BEGIN Provided data

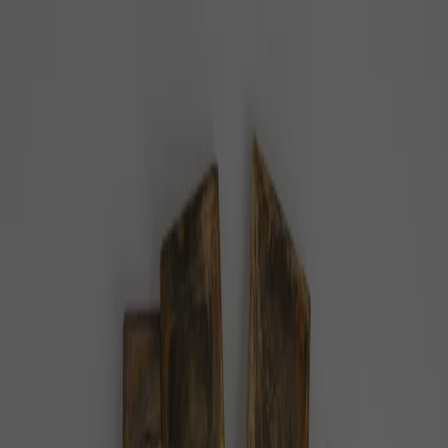
PZ
Pozitivní zprávy
konečně…
Z domova
Ze světa
Byznys
Příroda
Zdraví
Rozhovory
Společnost
Domů
Téma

END Provided data

### [Exercise brief]
Write out the records in full and exactly, omitting the pictures they hold.

### [Answer to the exercise]
PZ
Pozitivní zprávy
konečně…
Z domova
Ze světa
Byznys
Příroda
Zdraví
Rozhovory
Společnost
Domů
Téma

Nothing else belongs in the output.